The Hyperloop is the brainchild of Elon Musk, the person behind Tesla Motors and SpaceX, that enables supersonic transport of humans and cargo. In 2015 SpaceX announced a design competition, in which the TU Delft participates. De Voorhoede developed an ‘experience’-website to support Delft’s effort.
The challenge: performance, accessibility and shine in one
An experience website — in which the visitor is lead through a highly visual story, sometimes with video and animation — is not easy to build. The client, designer and visitor all have high expectations. These websites are the sports cars of the internet. But instead of reimagining a muscle car — raw power, massive weight, gas-guzzling — we’d probably be better off with a different kind of sports car.
Perfectly in line with the Hyperloop’s high velocity and energy-efficient performance, we want to build an experience website that loads quickly, uses little bandwidth and works like an actual website. Lightweight, economical and raw power? The Tesla Roadster of websites, as it were.
The solution: embrace the browser
A proper assessment of the browser’s capabilities is important when building a website like this. Yes, the browser can render animation, work well with large images, and be nimble. But these qualities need to be weighed against one another. We did just that together with the designers of Hike One.

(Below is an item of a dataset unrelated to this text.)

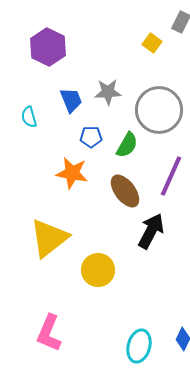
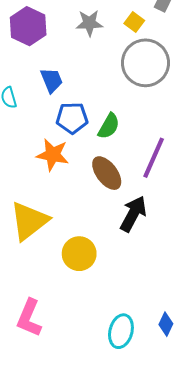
gray star: (108, 92) -> (89, 23), moved
gray circle: (159, 110) -> (145, 63), moved
blue pentagon: (91, 137) -> (72, 118), size x1.4

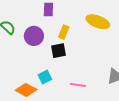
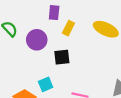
yellow rectangle: (64, 32) -> (68, 28), moved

As an example: for a while, we tried to use a new technique for the Amsterdam–Paris-animation. It proved to be too demanding for the browser. After extensive prototyping we decided to go back to the basics: static images and transitions, that when cleverly combined suggest speed and movement.
Another thing to consider is image quality versus bandwidth. For an experience website the quality of the visuals can not be compromised, but this soon makes the website ‘too heavy’. That’s why we make sure that for every size screen — from smartphone to television — an image with the matching resolution is used. By using the new
webp file format, we reward visitors that use modern browsers with even shorter load times.
In the end, what can make or break a website is the time it takes for a visitor to be able to interact with it. Visitors tend to lose interest if the wait is too long. We also know that websites like these are not often visited multiple times. So, we opted to make the first load a little heavy but at the same time include all styling, instructions for animation and iconography. Now the website is immediately usable as soon as it renders on the screen.
We let the browser work for us. Lightweight, fast and sturdy: ready for the future.